» Exercise: The entries are to be printed again word for word, but no picture may appear.

» Data supplied:

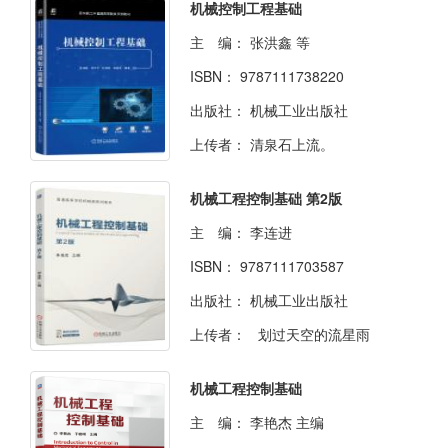
机械控制工程基础
主 编：
张洪鑫 等
ISBN：
9787111738220
出版社：
机械工业出版社
上传者：
清泉石上流。
机械工程控制基础 第2版
主 编：
李连进
ISBN：
9787111703587
出版社：
机械工业出版社
上传者：
划过天空的流星雨
机械工程控制基础
主 编：
李艳杰 主编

» Answer to the problem:
机械控制工程基础
主 编：
张洪鑫 等
ISBN：
9787111738220
出版社：
机械工业出版社
上传者：
清泉石上流。
机械工程控制基础 第2版
主 编：
李连进
ISBN：
9787111703587
出版社：
机械工业出版社
上传者：
划过天空的流星雨
机械工程控制基础
主 编：
李艳杰 主编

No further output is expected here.